* **SUPPLIED INFORMATION**:
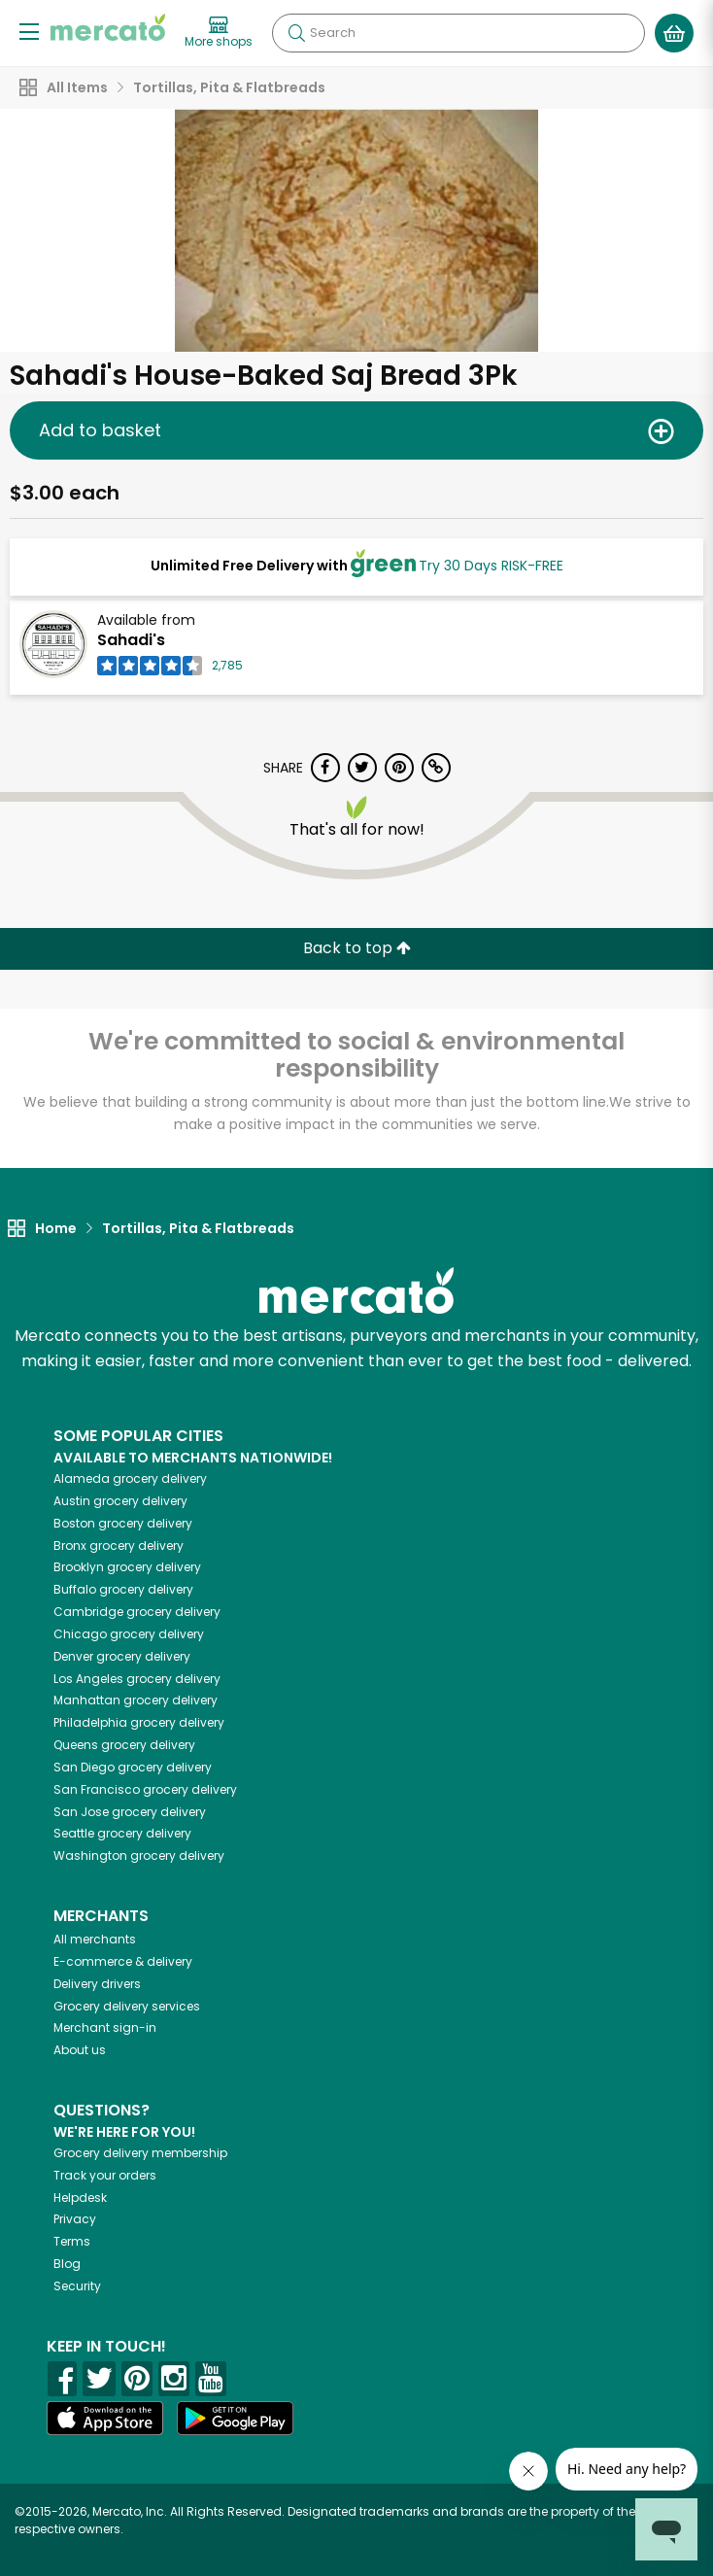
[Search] (458, 33)
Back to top (357, 948)
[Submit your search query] (296, 33)
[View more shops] (219, 33)
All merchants (94, 1939)
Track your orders (104, 2175)
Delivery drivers (97, 1983)
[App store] (105, 2418)
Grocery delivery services (126, 2006)
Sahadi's (131, 640)
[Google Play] (235, 2418)
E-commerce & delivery (122, 1961)
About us (79, 2050)
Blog (67, 2263)
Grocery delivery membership (140, 2153)
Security (77, 2286)
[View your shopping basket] (674, 33)
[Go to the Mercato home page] (108, 27)
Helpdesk (80, 2197)
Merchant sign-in (104, 2027)
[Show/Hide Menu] (29, 30)
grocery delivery (130, 1478)
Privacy (74, 2219)
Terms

* **TASK**: The answer should hold the lines from the one containing "[View your shopping basket] (674, 33)" through the end of the entries above, set down exactly, with both ends included.

* **WORKED SOLUTION**:
[View your shopping basket] (674, 33)
[Go to the Mercato home page] (108, 27)
Helpdesk (80, 2197)
Merchant sign-in (104, 2027)
[Show/Hide Menu] (29, 30)
grocery delivery (130, 1478)
Privacy (74, 2219)
Terms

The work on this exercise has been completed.